Apache Spark

PySpark array_contains()

This article will introduce and demonstrate PySpark’s array_contains() method. The method is used to check if specific values exist inside an array in PySpark.

In this article, we have to create a dataframe with an array. Let’s create a dataframe with 2 columns. First column is Student_category which refers to the integer field to store student ids. The second column – Student_full_name is used to store string values in an array created using ArrayType().

#import the pyspark module
import pyspark

#import SparkSession for creating a session
from pyspark.sql import SparkSession

#and import struct types and other data types
from pyspark.sql.types import StructType,StructField,StringType,IntegerType,FloatType,ArrayType
from pyspark.sql.functions import array_contains

#create an app named linuxhint
spark_app = SparkSession.builder.appName('linuxhint').getOrCreate()

# consider an array with 5 elements
my_array_data = [(1, ['A']), (2, ['B','L','B']), (3, ['K','A','K']),(4, ['K']), (3, ['B','P'])]

#define the StructType and StructFields
#for the above data
schema = StructType([StructField("Student_category", IntegerType()),StructField("Student_full_name", ArrayType(StringType()))])

#create the dataframe and add schema to the dataframe
df = spark_app.createDataFrame(my_array_data, schema=schema)

df.show()

Output:

Now, we will see what array_contains() do.

array_contains() is used to check if the array has the specified element. If yes, it will return True, otherwise False.

This is possible to check using the select() method. Inside this method, we can use array_contains() function and return the result.

Syntax:

dataframe.select(array_contains(array_column, value'))

Parameters:

  1. array_column contains array type values
  2. Value is used to check if it exists in the array_column or not.

Return:

It will return True/False across all the rows in an array column.

Example 1:

In this example, we will check if the student_full_name column has ‘ L’ in all rows using the array_contains() function.

#import the pyspark module
import pyspark

#import SparkSession for creating a session
from pyspark.sql import SparkSession

#and import struct types and other data types
from pyspark.sql.types import StructType,StructField,StringType,IntegerType,FloatType,ArrayType
from pyspark.sql.functions import array_contains

#create an app named linuxhint
spark_app = SparkSession.builder.appName('linuxhint').getOrCreate()

# consider an array with 5 elements
my_array_data = [(1, ['A']), (2, ['B','L','B']), (3, ['K','A','K']),(4, ['K']), (3, ['B','P'])]

#define the StructType and StructFields
#for the above data
schema = StructType([StructField("Student_category", IntegerType()),StructField("Student_full_name", ArrayType(StringType()))])

#create the dataframe and add schema to the dataframe
df = spark_app.createDataFrame(my_array_data, schema=schema)

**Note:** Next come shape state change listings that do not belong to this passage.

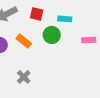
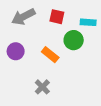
orange rectangle: (24, 41) -> (50, 55), moved

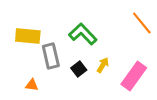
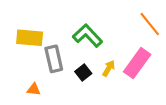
pink rectangle: (134, 76) -> (137, 63), moved

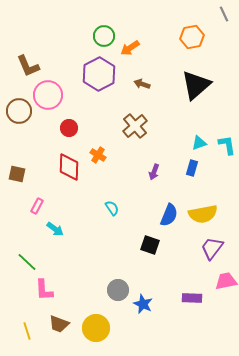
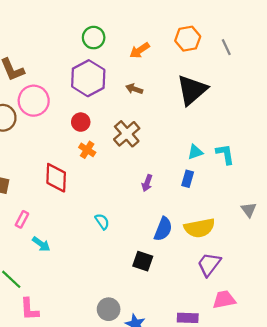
gray line: (224, 14) -> (226, 47), moved
orange arrow: (130, 48) -> (140, 50), moved
red circle: (69, 128) -> (81, 122), moved
orange cross: (98, 155) -> (87, 150), moved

# check the Student_full_name - L in all rows using array_contains() function.
df.select("Student_full_name",array_contains('Student_full_name', 'L')).show()

Output:

Here, we selected student_full_name columns. the first column is the actual column and the second column is the result returned by array_contains() function.

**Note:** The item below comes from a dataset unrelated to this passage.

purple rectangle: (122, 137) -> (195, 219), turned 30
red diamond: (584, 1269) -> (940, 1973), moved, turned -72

Only the second row has ‘L’ value, so it returns true, and the rest results to false.

Example 2:

In this example, we will check if the student_full_name column has ‘ K’ in all rows using the array_contains() function.

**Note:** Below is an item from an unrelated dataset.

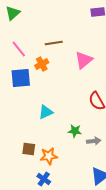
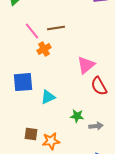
pink line: (19, 49) -> (32, 31), moved
pink triangle: (84, 60) -> (86, 65), moved
blue square: (21, 78) -> (23, 82), moved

#import the pyspark module
import pyspark

#import SparkSession for creating a session
from pyspark.sql import SparkSession

#and import struct types and other data types
from pyspark.sql.types import StructType,StructField,StringType,IntegerType,FloatType,ArrayType
from pyspark.sql.functions import array_contains

#create an app named linuxhint
spark_app = SparkSession.builder.appName('linuxhint').getOrCreate()

# consider an array with 5 elements
my_array_data = [(1, ['A']), (2, ['B','L','B']), (3, ['K','A','K']),(4, ['K']), (3, ['B','P'])]

#define the StructType and StructFields
#for the above data
schema = StructType([StructField("Student_category", IntegerType()),StructField("Student_full_name", ArrayType(StringType()))])

#create the dataframe and add schema to the dataframe
df = spark_app.createDataFrame(my_array_data, schema=schema)

# check the Student_full_name - K in all rows using array_contains() function.
df.select("Student_full_name",array_contains('Student_full_name', 'K')).show()

Output:

Here, we selected student_full_name columns. The first column is the actual column and the second column is the result returned by array_contains() function.

Only the third and fourth row has ‘K’ value, so it returns true, and the rest results to false.

Now, if you want to return the entire row in the dataframe, based on the value specified in array_contains() method, then you can use where or filter() clause instead of select clause.

Example 1: using where()

In this example, we will return the row where the student_full_name column has ‘ K’ using the array_contains() function.

#import the pyspark module
import pyspark

#import SparkSession for creating a session
from pyspark.sql import SparkSession

#and import struct types and other data types
from pyspark.sql.types import StructType,StructField,StringType,IntegerType,FloatType,ArrayType
from pyspark.sql.functions import array_contains

#create an app named linuxhint
spark_app = SparkSession.builder.appName('linuxhint').getOrCreate()

# consider an array with 5 elements
my_array_data = [(1, ['A']), (2, ['B','L','B']), (3, ['K','A','K']),(4, ['K']), (3, ['B','P'])]

#define the StructType and StructFields
#for the above data
schema = StructType([StructField("Student_category", IntegerType()),StructField("Student_full_name", ArrayType(StringType()))])

#create the dataframe and add schema to the dataframe
df = spark_app.createDataFrame(my_array_data, schema=schema)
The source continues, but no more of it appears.